JEMBER, SuarapagiNews.com — Menanggapi belum normalnya distribusi Bahan Bakar Minyak (BBM) yang kerap memicu antrean panjang dan kendala perjalanan warga, Pemerintah Kabupaten Jember mengeluarkan kebijakan strategis bagi aparatur sipil negara di lingkungan pemerintah daerah. Melalui surat bertanggal 09 September 2026, Bupati Jember menerapkan sistem kerja campuran, yaitu 50% pegawai bekerja dari rumah (Work From Home/WFH) dan 50% tetap bekerja di kantor.
Kebijakan ini diambil sebagai langkah antisipatif sekaligus bentuk empati pemerintah terhadap kesulitan yang dihadapi warga maupun pegawai dalam memenuhi kebutuhan bahan bakar. Kebijakan ini berlaku mulai Kamis (10/9) hingga Senin (14/9) September 2026, dengan tetap memastikan pelayanan publik berjalan optimal tanpa gangguan.
Siapa Saja yang Berlaku?
Kebijakan ini tidak berlaku merata, melainkan dibagi berdasarkan jenis layanan dan tugas:
1. Sekolah di bawah naungan Pemkab Jember — melaksanakan pembelajaran jarak jauh secara daring (PJJ);
2. Unit kerja yang tugasnya tidak boleh terhenti — tetap beroperasi penuh 100% di kantor, antara lain:
– Unit layanan kedaruratan dan keamanan;
– Unit ketentraman, ketertiban umum dan perlindungan masyarakat;
– Unit layanan kebersihan dan persampahan;
– Unit layanan kependudukan dan pencatatan sipil;
– Unit pelayanan terpadu satu pintu (PTSP);
– Unit layanan kesehatan (RSUD, Puskesmas, Laboratorium Kesehatan dan unit kesehatan lainnya);
3. Unit kerja lainnya — menerapkan sistem 50% WFH dan 50% WFO, dengan pengaturan jadwal yang disusun sedemikian rupa agar tugas organisasi tetap berjalan lancar dan pelayanan kepada masyarakat tidak terganggu.

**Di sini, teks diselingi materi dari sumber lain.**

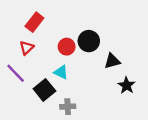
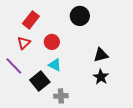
black circle: (89, 41) -> (80, 16), moved
red circle: (67, 47) -> (52, 42), moved
black star: (127, 85) -> (101, 77), moved

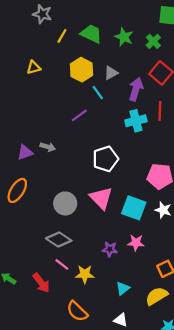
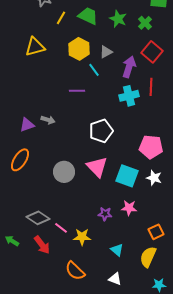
yellow triangle: (34, 67) -> (35, 47), size x1.5
purple line: (79, 115) -> (77, 91), turned 35
gray diamond: (59, 239) -> (38, 218), moved
cyan triangle: (123, 288) -> (117, 250), turned -40
yellow semicircle: (157, 296) -> (148, 257), turned -35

Mekanisme Kerja dan Pengawasan
Bagi pegawai yang bekerja dari rumah, ditetapkan kewajiban yang harus dipatuhi agar kinerja tetap terukur:
– Melaporkan aktivitas harian melalui aplikasi yang telah ditentukan;
– Mengirimkan dokumen hasil kerja kepada atasan secara langsung;
– Tetap dapat dihubungi dan tidak berada di luar domisili tanpa izin;
– Apabila sewaktu-waktu diperlukan di kantor, wajib hadir;
– Pegawai yang terbukti tidak bekerja dengan sungguh-sungguh saat WFH akan dikenakan sanksi sesuai peraturan kepegawaian yang berlaku.
Respons Positif Masyarakat
Kebijakan ini disambut apresiasi luas oleh masyarakat. Banyak warga menilai langkah Bupati Jember, Muhammad Fawait, cerdas dan tepat sasaran. Dengan mengurangi kebutuhan perjalanan pegawai ke kantor, secara otomatis menekan permintaan BBM sekaligus meringankan beban warga yang harus mengantre.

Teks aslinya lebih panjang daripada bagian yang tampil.